Altered fast synaptic transmission in a mouse model of DNM1-associated developmental epileptic encephalopathy

Abstract

Developmental epileptic encephalopathies (DEEs) are severe seizure disorders that occur in infants and young children, characterized by developmental delay, cognitive decline, and early mortality. Recent efforts have identified a wide variety of genetic variants that cause DEEs. Among these, variants in the DNM1 gene have emerged as definitive causes of DEEs, including infantile spasms and Lennox-Gastaut syndrome. A mouse model of Dnm1-associated DEE, known as “Fitful” (Dnm1^Ftfl), recapitulates key features of the disease, including spontaneous seizures, early lethality, and neuronal degeneration. Previous work showed that DNM1 is a key regulator of synaptic vesicle (SV) endocytosis and synaptic transmission, and suggested that inhibitory neurotransmission may be more reliant on DNM1 function than excitatory transmission. The Dnm1^Ftfl variant is thought to encode a dominant negative DNM1 protein, however, the effects of the Dnm1^Ftfl variant on synaptic transmission are largely unknown. To understand these synaptic effects, we recorded from pairs of cultured mouse cortical neurons and characterized all four major connection types (E-E, E-I, I-E, I-I). Miniature and spontaneous EPSCs and IPSCs were larger, but less frequent, at all Dnm1Ftfl synaptic types, and Dnm1Ftfl neurons had reduced expression of excitatory and inhibitory SV markers. Baseline evoked transmission, however, was reduced only at inhibitory synapses onto excitatory neurons, due to a smaller pool of releasable SVs. In addition to these synaptic alterations, Dnm1Ftfl neurons degenerated later in development, even though their activity levels were reduced, suggesting that Dnm1Ftfl may impair synaptic transmission and neuronal health through distinct mechanisms.

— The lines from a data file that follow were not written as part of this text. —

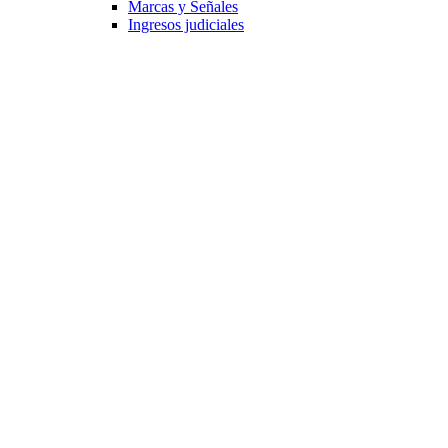
Marcas y Señales
Ingresos judiciales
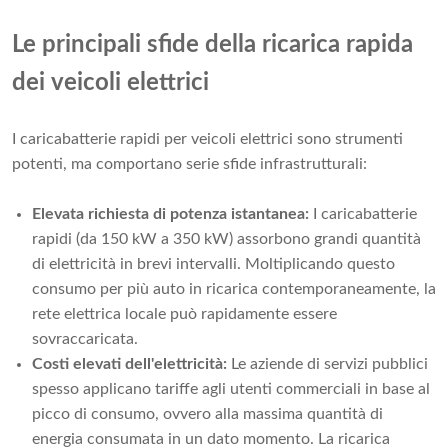
Le principali sfide della ricarica rapida
dei veicoli elettrici
I caricabatterie rapidi per veicoli elettrici sono strumenti
potenti, ma comportano serie sfide infrastrutturali:
Elevata richiesta di potenza istantanea:
I caricabatterie
rapidi (da 150 kW a 350 kW) assorbono grandi quantità
di elettricità in brevi intervalli. Moltiplicando questo
consumo per più auto in ricarica contemporaneamente, la
rete elettrica locale può rapidamente essere
sovraccaricata.
Costi elevati dell'elettricità:
Le aziende di servizi pubblici
spesso applicano tariffe agli utenti commerciali in base al
picco di consumo, ovvero alla massima quantità di
energia consumata in un dato momento. La ricarica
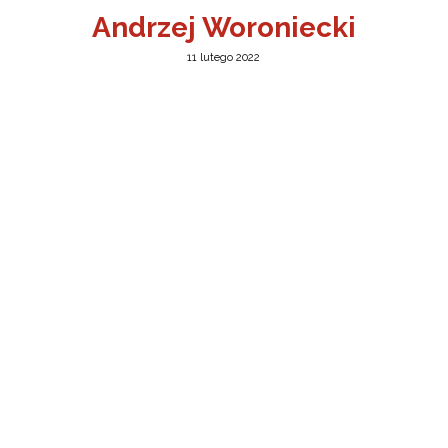
Andrzej Woroniecki
11 lutego 2022
a w Jeleniej Górze
I”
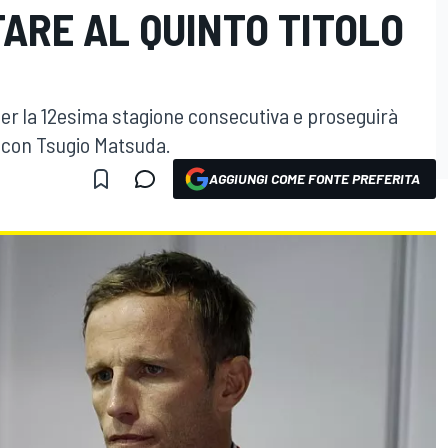
ARE AL QUINTO TITOLO
 per la 12esima stagione consecutiva e proseguirà
a con Tsugio Matsuda.
AGGIUNGI COME FONTE PREFERITA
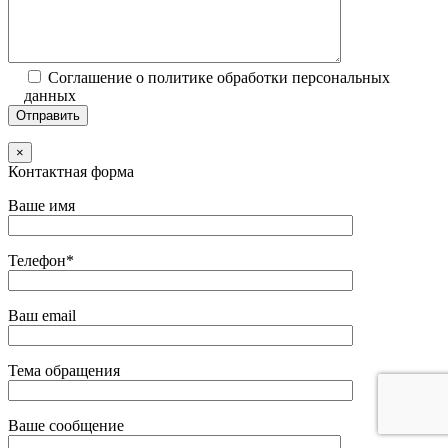
Соглашение о политике обработки персональных
данных
×
Контактная форма
Ваше имя
Телефон*
Ваш email
Тема обращения
Ваше сообщение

Significance Statement Recent work has identified genetic variants in DNM1 as among the more common causes of developmental epileptic encephalopathies (DEEs), but the physiological consequences of its mutation are unclear. Here, we make use of an in vitro model of Dnm1-associated DEE to determine the effects of a Dnm1 variant on the four main cortical synapse types. The variant caused both synapse-specific and synapse-wide alterations, and decreased neuronal activity. Despite this, neurons still degenerated after two weeks in vitro, suggesting that neuronal degeneration in these mice may be independent of seizures, and that stopping seizures may do little to mitigate key features of DEEs.